SOURCE DATA Start Marker

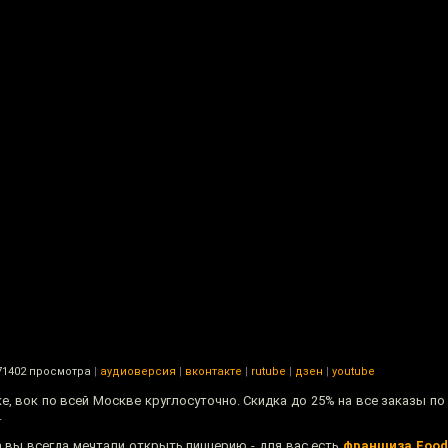
1402 просмотра
|
аудиоверсия
|
вконтакте
|
rutube
|
дзен
|
youtube
е, вок по всей Москве круглосуточно. Скидка до 25% на все заказы п
.
а вы всегда мечтали открыть пиццерию - для вас есть
франшиза Food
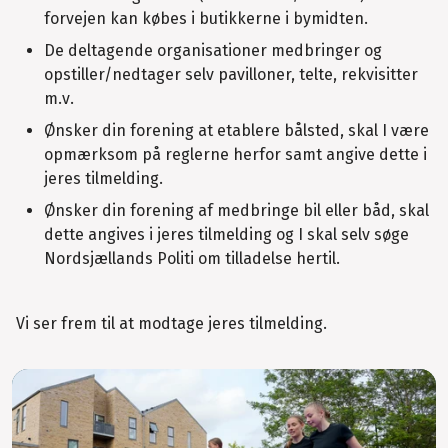
forve­jen kan købes i butikkerne i bymidten.
De deltagende organisationer medbringer og
opstiller/nedtager selv pavilloner, telte, rekvisitter
m.v.
Ønsker din forening at etablere bålsted, skal I være
opmærksom på reglerne herfor samt angive dette i
jeres tilmelding.
Ønsker din forening af medbringe bil eller båd, skal
dette angives i jeres tilmelding og I skal selv søge
Nordsjællands Politi om tilladelse hertil.
Vi ser frem til at modtage jeres tilmelding.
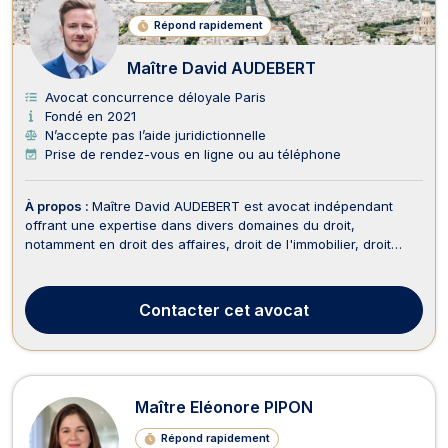
Répond rapidement
Maître David AUDEBERT
Avocat concurrence déloyale Paris
Fondé en 2021
N’accepte pas l’aide juridictionnelle
Prise de rendez-vous en ligne ou au téléphone
À propos :
Maître David AUDEBERT est avocat indépendant
offrant une expertise dans divers domaines du droit,
notamment en droit des affaires, droit de l'immobilier, droit
fiscal international, droit des contrats, droit des sociétés, droit
commercial, droit fiscal, baux d'habitation, droit des
successions et droit pénal des affaires. B...
Contacter
cet avocat
Maître Eléonore PIPON
Répond rapidement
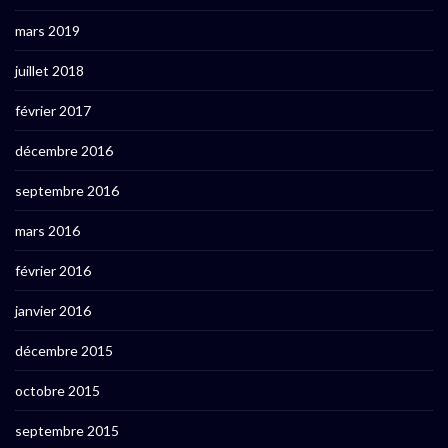
mars 2019
juillet 2018
février 2017
décembre 2016
septembre 2016
mars 2016
février 2016
janvier 2016
décembre 2015
octobre 2015
septembre 2015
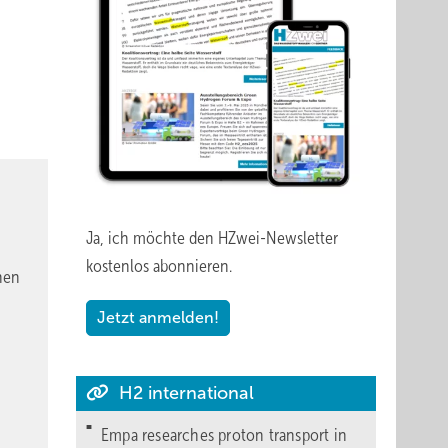
Ja, ich möchte den HZwei-Newsletter
kostenlos abonnieren.
nen
Jetzt anmelden!
H2 international
Empa researches proton transport in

SOURCE DATA End Marker

- _WORK REQUEST_
In the entries above, find each line that includes the string "skal" and copy it.

- _RESPONSE_
Ønsker din forening at etablere bålsted, skal I være
Ønsker din forening af medbringe bil eller båd, skal
dette angives i jeres tilmelding og I skal selv søge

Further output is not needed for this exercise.